Further, the claimant also testified that he knew he was classified as a self-employed employee and, therefore, had to file his income taxes in that manner. In fact, the claimant’s income tax filings indicated that he was a self-employed proprietor. The claimant received a 1099 Form from Hooten Logging, as opposed to a W-2 Form. No income tax, social security, or Medicaid was withheld from his income and the claimant never asked that these items be withheld from his checks. He filed his income tax return as a self-employed proprietor of a business called Knapp Logging. The claimant deducted $2,957 in business expenses in 2000. While the claimant attempted to blame his accountant, he acknowledged that he knew he was filing as a self-employed tax payer and signed his return.
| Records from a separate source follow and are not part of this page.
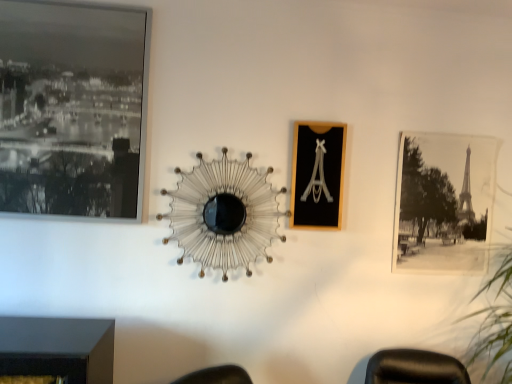 What do you see at coordinates (494, 317) in the screenshot?
I see `green leafy plant at right` at bounding box center [494, 317].

You are a GUI agent. You are given a task and a screenshot of the screen. Output one action in this format:
    pyautogui.click(x=<x>, y=<y>)
    Task: Click on the black paper photo at right, which appears as the 3th picture frame when viewed from the left
    The height and width of the screenshot is (384, 512).
    Given the screenshot: What is the action you would take?
    pos(444,202)

Measure the distance between point (283, 190) and camera.

A distance of 6.79 feet exists between point (283, 190) and camera.

Describe the element at coordinates (318, 175) in the screenshot. I see `black wood picture frame at center, the 2th picture frame from the front` at that location.

What do you see at coordinates (73, 110) in the screenshot? The width and height of the screenshot is (512, 384). I see `black glass picture frame at upper left, which ranks as the 1th picture frame in front-to-back order` at bounding box center [73, 110].

Image resolution: width=512 pixels, height=384 pixels. What are the coordinates of `green leafy plant at right` in the screenshot? It's located at (494, 317).

Which object is positioned more to the left, black paper photo at right, which ranks as the 1th picture frame in right-to-left order, or black glass picture frame at upper left, positioned as the 3th picture frame in back-to-front order?

black glass picture frame at upper left, positioned as the 3th picture frame in back-to-front order.

From the image's perspective, is black paper photo at right, the first picture frame from the back, below black glass picture frame at upper left, which ranks as the 1th picture frame in front-to-back order?

Yes.

Considering the relative sizes of black paper photo at right, which ranks as the 1th picture frame in right-to-left order, and black glass picture frame at upper left, positioned as the 3th picture frame in back-to-front order, in the image provided, is black paper photo at right, which ranks as the 1th picture frame in right-to-left order, shorter than black glass picture frame at upper left, positioned as the 3th picture frame in back-to-front order,?

Yes.

From a real-world perspective, count 2nd picture frames upward from the black paper photo at right, marked as the third picture frame in a front-to-back arrangement, and point to it. Please provide its 2D coordinates.

[(73, 110)]

From the image's perspective, which is above, black paper photo at right, which ranks as the 1th picture frame in right-to-left order, or green leafy plant at right?

From the image's view, black paper photo at right, which ranks as the 1th picture frame in right-to-left order, is above.

Is black paper photo at right, the first picture frame from the back, in contact with green leafy plant at right?

No, black paper photo at right, the first picture frame from the back, is not beside green leafy plant at right.

From a real-world perspective, is black paper photo at right, which appears as the 3th picture frame when viewed from the left, positioned above or below green leafy plant at right?

black paper photo at right, which appears as the 3th picture frame when viewed from the left, is above green leafy plant at right.

Based on their sizes in the image, would you say black paper photo at right, the first picture frame from the back, is bigger or smaller than green leafy plant at right?

Clearly, black paper photo at right, the first picture frame from the back, is smaller in size than green leafy plant at right.

From a real-world perspective, is black glass picture frame at upper left, which ranks as the 1th picture frame in front-to-back order, below black paper photo at right, which ranks as the 1th picture frame in right-to-left order?

No, from a real-world perspective, black glass picture frame at upper left, which ranks as the 1th picture frame in front-to-back order, is not under black paper photo at right, which ranks as the 1th picture frame in right-to-left order.

Based on the photo, who is more distant, black glass picture frame at upper left, positioned as the 3th picture frame in back-to-front order, or black paper photo at right, marked as the third picture frame in a front-to-back arrangement?

black paper photo at right, marked as the third picture frame in a front-to-back arrangement, is behind.

Which point is more distant from viewer, (17, 22) or (410, 254)?

The point (410, 254) is farther.

Which is behind, black glass picture frame at upper left, which ranks as the 1th picture frame in front-to-back order, or black wood picture frame at center, the 2th picture frame from the front?

black wood picture frame at center, the 2th picture frame from the front, is further from the camera.

Does point (9, 127) lie behind point (340, 187)?

No, it is not.

Looking at this image, can you confirm if black glass picture frame at upper left, marked as the first picture frame in a left-to-right arrangement, is wider than black wood picture frame at center, the 2th picture frame from the front?

Correct, the width of black glass picture frame at upper left, marked as the first picture frame in a left-to-right arrangement, exceeds that of black wood picture frame at center, the 2th picture frame from the front.

Is black glass picture frame at upper left, marked as the first picture frame in a left-to-right arrangement, taller or shorter than black wood picture frame at center, the second picture frame in the right-to-left sequence?

black glass picture frame at upper left, marked as the first picture frame in a left-to-right arrangement, is taller than black wood picture frame at center, the second picture frame in the right-to-left sequence.

From the image's perspective, is black paper photo at right, which ranks as the 1th picture frame in right-to-left order, above or below metallic wire at center?

black paper photo at right, which ranks as the 1th picture frame in right-to-left order, is above metallic wire at center.

Considering the relative positions of black paper photo at right, which ranks as the 1th picture frame in right-to-left order, and metallic wire at center in the image provided, is black paper photo at right, which ranks as the 1th picture frame in right-to-left order, in front of metallic wire at center?

No, black paper photo at right, which ranks as the 1th picture frame in right-to-left order, is further to the viewer.

Consider the image. Who is bigger, black paper photo at right, which ranks as the 1th picture frame in right-to-left order, or metallic wire at center?

metallic wire at center is bigger.

Which object is thinner, black paper photo at right, which ranks as the 1th picture frame in right-to-left order, or metallic wire at center?

Thinner between the two is black paper photo at right, which ranks as the 1th picture frame in right-to-left order.

Considering the relative positions of green leafy plant at right and black paper photo at right, which appears as the 3th picture frame when viewed from the left, in the image provided, is green leafy plant at right to the right of black paper photo at right, which appears as the 3th picture frame when viewed from the left, from the viewer's perspective?

Yes, green leafy plant at right is to the right of black paper photo at right, which appears as the 3th picture frame when viewed from the left.

Would you say green leafy plant at right is a long distance from black paper photo at right, which appears as the 3th picture frame when viewed from the left?

No, green leafy plant at right is not far from black paper photo at right, which appears as the 3th picture frame when viewed from the left.

Considering the sizes of objects green leafy plant at right and black paper photo at right, which appears as the 3th picture frame when viewed from the left, in the image provided, who is bigger, green leafy plant at right or black paper photo at right, which appears as the 3th picture frame when viewed from the left,?

With larger size is green leafy plant at right.

Is green leafy plant at right facing towards black paper photo at right, marked as the third picture frame in a front-to-back arrangement?

No, green leafy plant at right is not aimed at black paper photo at right, marked as the third picture frame in a front-to-back arrangement.

Is black wood picture frame at center, acting as the second picture frame starting from the back, surrounded by black paper photo at right, which appears as the 3th picture frame when viewed from the left?

No, black paper photo at right, which appears as the 3th picture frame when viewed from the left, does not contain black wood picture frame at center, acting as the second picture frame starting from the back.

In the scene shown: Does black paper photo at right, which ranks as the 1th picture frame in right-to-left order, have a greater height compared to black wood picture frame at center, placed as the 2th picture frame when sorted from left to right?

Indeed, black paper photo at right, which ranks as the 1th picture frame in right-to-left order, has a greater height compared to black wood picture frame at center, placed as the 2th picture frame when sorted from left to right.

Can you confirm if black paper photo at right, which ranks as the 1th picture frame in right-to-left order, is positioned to the right of black wood picture frame at center, the 2th picture frame from the front?

Indeed, black paper photo at right, which ranks as the 1th picture frame in right-to-left order, is positioned on the right side of black wood picture frame at center, the 2th picture frame from the front.

How different are the orientations of black paper photo at right, the first picture frame from the back, and black wood picture frame at center, placed as the 2th picture frame when sorted from left to right, in degrees?

0.00195 degrees.

Where is `the 2nd picture frame behind the black glass picture frame at upper left, the 3th picture frame positioned from the right, counting from the anchor's position`? This screenshot has width=512, height=384. the 2nd picture frame behind the black glass picture frame at upper left, the 3th picture frame positioned from the right, counting from the anchor's position is located at coordinates click(x=444, y=202).

Locate an element on the screen. This screenshot has height=384, width=512. plant on the right side of black paper photo at right, which appears as the 3th picture frame when viewed from the left is located at coordinates coord(494,317).

Looking at this image, estimate the real-world distances between objects in this image. Which object is further from black wood picture frame at center, the second picture frame in the right-to-left sequence, green leafy plant at right or metallic wire at center?

Among the two, green leafy plant at right is located further to black wood picture frame at center, the second picture frame in the right-to-left sequence.

Considering their positions, is metallic wire at center positioned further to black glass picture frame at upper left, positioned as the 3th picture frame in back-to-front order, than black wood picture frame at center, placed as the 2th picture frame when sorted from left to right?

Based on the image, black wood picture frame at center, placed as the 2th picture frame when sorted from left to right, appears to be further to black glass picture frame at upper left, positioned as the 3th picture frame in back-to-front order.

When comparing their distances from green leafy plant at right, does black glass picture frame at upper left, the 3th picture frame positioned from the right, or black wood picture frame at center, placed as the 2th picture frame when sorted from left to right, seem closer?

Among the two, black wood picture frame at center, placed as the 2th picture frame when sorted from left to right, is located nearer to green leafy plant at right.

When comparing their distances from black glass picture frame at upper left, which ranks as the 1th picture frame in front-to-back order, does black wood picture frame at center, the second picture frame in the right-to-left sequence, or metallic wire at center seem further?

Among the two, black wood picture frame at center, the second picture frame in the right-to-left sequence, is located further to black glass picture frame at upper left, which ranks as the 1th picture frame in front-to-back order.

Estimate the real-world distances between objects in this image. Which object is further from metallic wire at center, black wood picture frame at center, acting as the second picture frame starting from the back, or green leafy plant at right?

green leafy plant at right is further to metallic wire at center.

Which object lies further to the anchor point black glass picture frame at upper left, which ranks as the 1th picture frame in front-to-back order, black paper photo at right, marked as the third picture frame in a front-to-back arrangement, or metallic wire at center?

black paper photo at right, marked as the third picture frame in a front-to-back arrangement.

Considering their positions, is green leafy plant at right positioned closer to metallic wire at center than black glass picture frame at upper left, positioned as the 3th picture frame in back-to-front order?

Based on the image, black glass picture frame at upper left, positioned as the 3th picture frame in back-to-front order, appears to be nearer to metallic wire at center.

Looking at the image, which one is located further to green leafy plant at right, black paper photo at right, the first picture frame from the back, or black glass picture frame at upper left, positioned as the 3th picture frame in back-to-front order?

Among the two, black glass picture frame at upper left, positioned as the 3th picture frame in back-to-front order, is located further to green leafy plant at right.

You are a GUI agent. You are given a task and a screenshot of the screen. Output one action in this format:
    pyautogui.click(x=<x>, y=<y>)
    Task: Click on the mirror situated between black glass picture frame at upper left, which ranks as the 1th picture frame in front-to-back order, and black paper photo at right, which appears as the 3th picture frame when viewed from the left, from left to right
    The height and width of the screenshot is (384, 512).
    Given the screenshot: What is the action you would take?
    pyautogui.click(x=224, y=214)

The height and width of the screenshot is (384, 512). I want to click on picture frame between black glass picture frame at upper left, the 3th picture frame positioned from the right, and black paper photo at right, the first picture frame from the back, from left to right, so click(x=318, y=175).

At what (x,y) coordinates should I click in order to perform the action: click on picture frame located between black wood picture frame at center, the second picture frame in the right-to-left sequence, and green leafy plant at right in the left-right direction. Please return your answer as a coordinate pair (x, y). Looking at the image, I should click on (444, 202).

In order to click on mirror situated between black glass picture frame at upper left, positioned as the 3th picture frame in back-to-front order, and black wood picture frame at center, the 2th picture frame from the front, from left to right in this screenshot , I will do `click(224, 214)`.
Therefore, when we consider all the evidence, I find that the claimant has failed to prove by a preponderance of the evidence that he was an employee of Hooten Logging Company. We would note that the facts in this case are much more compelling than the case of Jeffrey R. Myatt v. HaroldHendrix, d/b/a Hendrix Farms, et. al., Full Commission Opinion filed June 17, 2003 (Claim No. F109991). Even if we were to find that the claimant was an employee of Hooten Logging, a finding which we do not make, the relationship between Hooten Logging and Ransom Logging and International Paper Company was analogous to the relationship in the Myatt case.

Therefore, we hereby reverse the decision of the Administrative Law Judge. This claim is denied and dismissed.

IT IS SO ORDERED.

_______________________________ OLAN W. REEVES, Chairman
_______________________________ JOE E. YATES, Commissioner

Commissioner Turner dissents.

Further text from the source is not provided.